SUPPLIED MATERIAL »
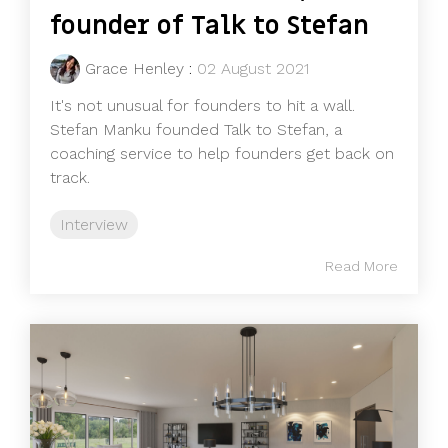
founder of Talk to Stefan
Grace Henley
:
02 August 2021
It's not unusual for founders to hit a wall.
Stefan Manku founded Talk to Stefan, a
coaching service to help founders get back on
track.
Interview
Read More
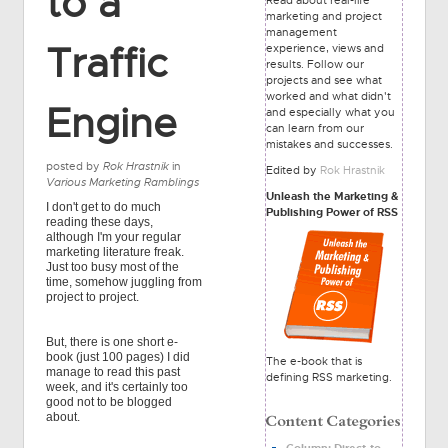
to a
marketing and project
management
Traffic
experience, views and
results. Follow our
projects and see what
worked and what didn't
Engine
and especially what you
can learn from our
mistakes and successes.
posted by
Rok Hrastnik
in
Edited by
Rok Hrastnik
Various Marketing Ramblings
Unleash the Marketing &
I don't get to do much
Publishing Power of RSS
reading these days,
although I'm your regular
marketing literature freak.
Just too busy most of the
time, somehow juggling from
project to project.
But, there is one short e-
book (just 100 pages) I did
The e-book that is
manage to read this past
defining RSS marketing.
week, and it's certainly too
good not to be blogged
about.
Column: Direct-to-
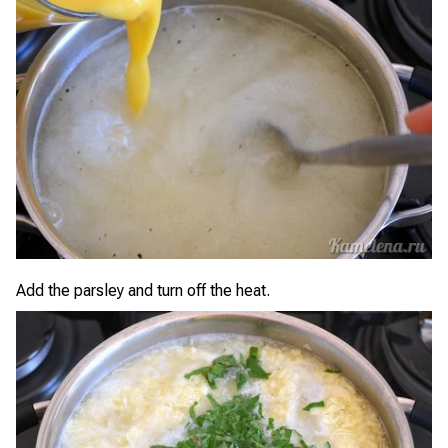
Add the parsley and turn off the heat.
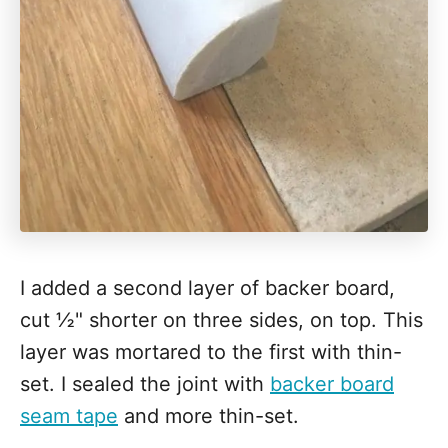
I added a second layer of backer board,
cut ½" shorter on three sides, on top. This
layer was mortared to the first with thin-
set. I sealed the joint with
backer board
seam tape
and more thin-set.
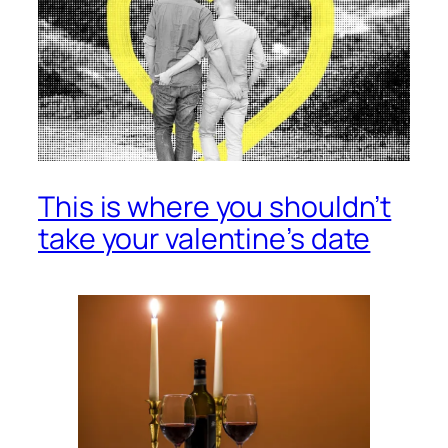
This is where you shouldn’t
take your valentine’s date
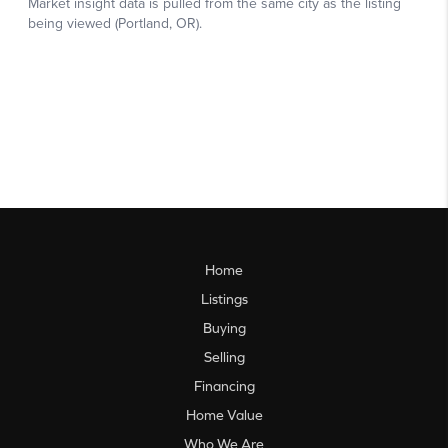
Home
Listings
Buying
Selling
Financing
Home Value
Who We Are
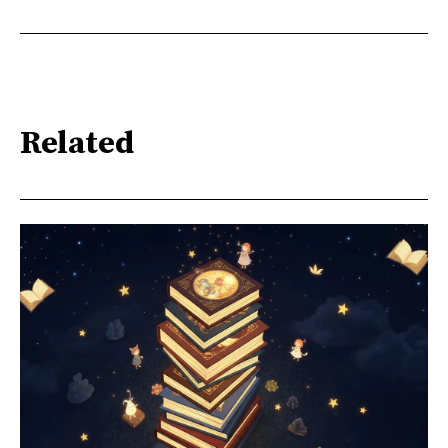
Related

THE PROBLEM » Leave every picture out and write out, word for word, the lines from the one that contains "set. I sealed the joint with" through the last line of the records.

SOLVED PROBLEM »
set. I sealed the joint with
backer board
seam tape
and more thin-set.
This is where you shouldn’t
take your valentine’s date
Home
Listings
Buying
Selling
Financing
Home Value
Who We Are
Related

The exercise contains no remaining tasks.